Saved data entries
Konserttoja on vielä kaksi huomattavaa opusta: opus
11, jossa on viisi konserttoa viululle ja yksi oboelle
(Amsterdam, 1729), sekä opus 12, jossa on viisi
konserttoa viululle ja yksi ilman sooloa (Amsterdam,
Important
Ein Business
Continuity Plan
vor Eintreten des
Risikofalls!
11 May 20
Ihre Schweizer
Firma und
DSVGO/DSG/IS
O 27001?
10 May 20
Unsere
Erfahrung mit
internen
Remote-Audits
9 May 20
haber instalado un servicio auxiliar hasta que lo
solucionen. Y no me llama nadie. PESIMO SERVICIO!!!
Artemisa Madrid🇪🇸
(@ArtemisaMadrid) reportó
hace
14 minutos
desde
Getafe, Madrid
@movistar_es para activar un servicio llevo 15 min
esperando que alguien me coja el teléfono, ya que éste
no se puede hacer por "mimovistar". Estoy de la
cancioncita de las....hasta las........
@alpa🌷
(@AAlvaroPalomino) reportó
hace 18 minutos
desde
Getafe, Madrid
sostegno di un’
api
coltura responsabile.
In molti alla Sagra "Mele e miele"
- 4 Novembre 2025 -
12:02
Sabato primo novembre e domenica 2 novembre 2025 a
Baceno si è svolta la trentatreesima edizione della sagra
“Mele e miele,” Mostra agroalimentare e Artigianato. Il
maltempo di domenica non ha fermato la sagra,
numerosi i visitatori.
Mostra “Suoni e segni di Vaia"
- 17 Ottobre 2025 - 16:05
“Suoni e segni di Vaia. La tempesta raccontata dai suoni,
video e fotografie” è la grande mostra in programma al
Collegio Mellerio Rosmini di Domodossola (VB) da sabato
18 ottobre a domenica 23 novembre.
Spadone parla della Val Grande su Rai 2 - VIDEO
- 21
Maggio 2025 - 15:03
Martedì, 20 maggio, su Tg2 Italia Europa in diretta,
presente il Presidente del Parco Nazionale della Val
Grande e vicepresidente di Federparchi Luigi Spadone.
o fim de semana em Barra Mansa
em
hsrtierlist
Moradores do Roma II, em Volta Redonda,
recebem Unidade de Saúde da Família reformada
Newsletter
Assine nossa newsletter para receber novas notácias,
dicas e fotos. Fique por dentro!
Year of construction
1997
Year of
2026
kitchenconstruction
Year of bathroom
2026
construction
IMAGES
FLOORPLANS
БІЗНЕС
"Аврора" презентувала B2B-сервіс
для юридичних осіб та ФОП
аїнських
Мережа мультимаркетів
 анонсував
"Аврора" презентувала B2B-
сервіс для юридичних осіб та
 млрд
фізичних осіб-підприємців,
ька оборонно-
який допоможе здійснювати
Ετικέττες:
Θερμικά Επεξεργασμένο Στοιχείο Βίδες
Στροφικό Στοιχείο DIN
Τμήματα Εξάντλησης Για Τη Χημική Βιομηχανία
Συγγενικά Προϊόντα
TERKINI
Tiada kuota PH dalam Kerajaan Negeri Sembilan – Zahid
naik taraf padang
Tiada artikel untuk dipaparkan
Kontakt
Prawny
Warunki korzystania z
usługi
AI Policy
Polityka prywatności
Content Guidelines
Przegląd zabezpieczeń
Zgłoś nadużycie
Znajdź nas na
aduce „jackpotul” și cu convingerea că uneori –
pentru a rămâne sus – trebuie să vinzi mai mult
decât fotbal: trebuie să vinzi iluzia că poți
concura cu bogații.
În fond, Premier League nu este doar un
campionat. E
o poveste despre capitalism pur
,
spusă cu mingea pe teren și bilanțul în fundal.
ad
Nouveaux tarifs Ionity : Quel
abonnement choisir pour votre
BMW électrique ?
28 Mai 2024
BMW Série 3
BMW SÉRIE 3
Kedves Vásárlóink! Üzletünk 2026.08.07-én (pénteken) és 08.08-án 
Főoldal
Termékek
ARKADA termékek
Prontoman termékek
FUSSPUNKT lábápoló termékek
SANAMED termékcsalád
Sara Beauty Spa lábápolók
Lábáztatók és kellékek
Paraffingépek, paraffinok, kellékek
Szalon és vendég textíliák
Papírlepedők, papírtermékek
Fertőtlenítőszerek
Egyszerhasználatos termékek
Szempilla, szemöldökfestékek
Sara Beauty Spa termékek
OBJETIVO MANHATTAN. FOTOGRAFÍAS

What you have to do
The records shown above are to be retyped exactly, with none omitted.

Written answer
Konserttoja on vielä kaksi huomattavaa opusta: opus
11, jossa on viisi konserttoa viululle ja yksi oboelle
(Amsterdam, 1729), sekä opus 12, jossa on viisi
konserttoa viululle ja yksi ilman sooloa (Amsterdam,
Important
Ein Business
Continuity Plan
vor Eintreten des
Risikofalls!
11 May 20
Ihre Schweizer
Firma und
DSVGO/DSG/IS
O 27001?
10 May 20
Unsere
Erfahrung mit
internen
Remote-Audits
9 May 20
haber instalado un servicio auxiliar hasta que lo
solucionen. Y no me llama nadie. PESIMO SERVICIO!!!
Artemisa Madrid🇪🇸
(@ArtemisaMadrid) reportó
hace
14 minutos
desde
Getafe, Madrid
@movistar_es para activar un servicio llevo 15 min
esperando que alguien me coja el teléfono, ya que éste
no se puede hacer por "mimovistar". Estoy de la
cancioncita de las....hasta las........
@alpa🌷
(@AAlvaroPalomino) reportó
hace 18 minutos
desde
Getafe, Madrid
sostegno di un’
api
coltura responsabile.
In molti alla Sagra "Mele e miele"
- 4 Novembre 2025 -
12:02
Sabato primo novembre e domenica 2 novembre 2025 a
Baceno si è svolta la trentatreesima edizione della sagra
“Mele e miele,” Mostra agroalimentare e Artigianato. Il
maltempo di domenica non ha fermato la sagra,
numerosi i visitatori.
Mostra “Suoni e segni di Vaia"
- 17 Ottobre 2025 - 16:05
“Suoni e segni di Vaia. La tempesta raccontata dai suoni,
video e fotografie” è la grande mostra in programma al
Collegio Mellerio Rosmini di Domodossola (VB) da sabato
18 ottobre a domenica 23 novembre.
Spadone parla della Val Grande su Rai 2 - VIDEO
- 21
Maggio 2025 - 15:03
Martedì, 20 maggio, su Tg2 Italia Europa in diretta,
presente il Presidente del Parco Nazionale della Val
Grande e vicepresidente di Federparchi Luigi Spadone.
o fim de semana em Barra Mansa
em
hsrtierlist
Moradores do Roma II, em Volta Redonda,
recebem Unidade de Saúde da Família reformada
Newsletter
Assine nossa newsletter para receber novas notácias,
dicas e fotos. Fique por dentro!
Year of construction
1997
Year of
2026
kitchenconstruction
Year of bathroom
2026
construction
IMAGES
FLOORPLANS
БІЗНЕС
"Аврора" презентувала B2B-сервіс
для юридичних осіб та ФОП
аїнських
Мережа мультимаркетів
 анонсував
"Аврора" презентувала B2B-
сервіс для юридичних осіб та
 млрд
фізичних осіб-підприємців,
ька оборонно-
який допоможе здійснювати
Ετικέττες:
Θερμικά Επεξεργασμένο Στοιχείο Βίδες
Στροφικό Στοιχείο DIN
Τμήματα Εξάντλησης Για Τη Χημική Βιομηχανία
Συγγενικά Προϊόντα
TERKINI
Tiada kuota PH dalam Kerajaan Negeri Sembilan – Zahid
naik taraf padang
Tiada artikel untuk dipaparkan
Kontakt
Prawny
Warunki korzystania z
usługi
AI Policy
Polityka prywatności
Content Guidelines
Przegląd zabezpieczeń
Zgłoś nadużycie
Znajdź nas na
aduce „jackpotul” și cu convingerea că uneori –
pentru a rămâne sus – trebuie să vinzi mai mult
decât fotbal: trebuie să vinzi iluzia că poți
concura cu bogații.
În fond, Premier League nu este doar un
campionat. E
o poveste despre capitalism pur
,
spusă cu mingea pe teren și bilanțul în fundal.
ad
Nouveaux tarifs Ionity : Quel
abonnement choisir pour votre
BMW électrique ?
28 Mai 2024
BMW Série 3
BMW SÉRIE 3
Kedves Vásárlóink! Üzletünk 2026.08.07-én (pénteken) és 08.08-án 
Főoldal
Termékek
ARKADA termékek
Prontoman termékek
FUSSPUNKT lábápoló termékek
SANAMED termékcsalád
Sara Beauty Spa lábápolók
Lábáztatók és kellékek
Paraffingépek, paraffinok, kellékek
Szalon és vendég textíliák
Papírlepedők, papírtermékek
Fertőtlenítőszerek
Egyszerhasználatos termékek
Szempilla, szemöldökfestékek
Sara Beauty Spa termékek
OBJETIVO MANHATTAN. FOTOGRAFÍAS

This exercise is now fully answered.